Thursday, October 17, 2013

Drying onions.

This year we harvested 900 kg of onions from a half acre patch in our maincrop field. Harvest coincided with the onset of a very damp autumn, and we weren't able to dry the onions sufficiently for long storage, so had to come up with an alternative solution to relying on warm dry weather.
James helping to build the onion-drying contraption.
So in the cow-shed we built an onion-drying contraption.
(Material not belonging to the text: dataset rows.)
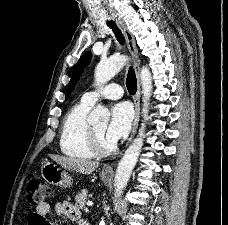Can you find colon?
<instances>
[{"label":"colon","instance_id":"colon-1","mask_svg":"<svg viewBox=\"0 0 228 225\" xmlns=\"http://www.w3.org/2000/svg\"><path fill=\"white\" fill-rule=\"evenodd\" d=\"M49 195V187L38 177H34L28 184V204L31 208L43 204L45 197Z\"/></svg>","mask_w":228,"mask_h":225}]
</instances>
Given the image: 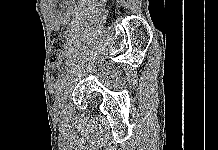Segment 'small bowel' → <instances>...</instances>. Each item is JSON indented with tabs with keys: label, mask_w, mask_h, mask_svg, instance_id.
I'll return each mask as SVG.
<instances>
[{
	"label": "small bowel",
	"mask_w": 218,
	"mask_h": 150,
	"mask_svg": "<svg viewBox=\"0 0 218 150\" xmlns=\"http://www.w3.org/2000/svg\"><path fill=\"white\" fill-rule=\"evenodd\" d=\"M48 9L50 10V17L52 28L57 30L62 25L69 22L71 15L74 12L73 0H63L62 9L56 10L58 0H47Z\"/></svg>",
	"instance_id": "c3829d8e"
}]
</instances>
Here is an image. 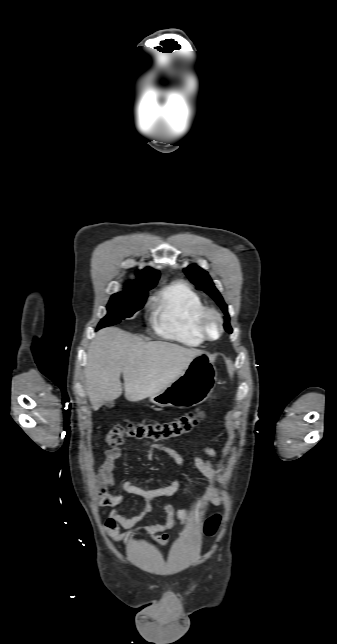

We raised a wooden slatted tonne-box on blocks, filled it full of onions, blocked the gaps around the sides with old doors and boards of wood screwed into place, borrowed an industrial fan (thanks Tim!), bought a gas-fired space-heater, and heated the onions from below.
Martin and Nyssa filling the contraption with onions.
 We were aiming at a temperature of 26 degrees Celsius for a 3-day period, but for health and safety concerns we turned the device off late at night, and re-fired it first thing in the morning, so the temperature did fluctuate (though we left the fan on 24/7). We also found that the onions on the very bottom were far too hot and turned soft, while those on the very top were not up to temperature. But after four days of heating in this way the onions were all dry (fingers crossed) and ready for storage.

A fraction of our onions dried and hung from the rafters for winter storage.
We stacked half the onions in open plastic crates, and suspended the other half from the shed rafters in net-bags. Like this we hope they will store well into the new year. The contraption worked very well, and the onions look good, and have already been selling (£1.50 per kilo).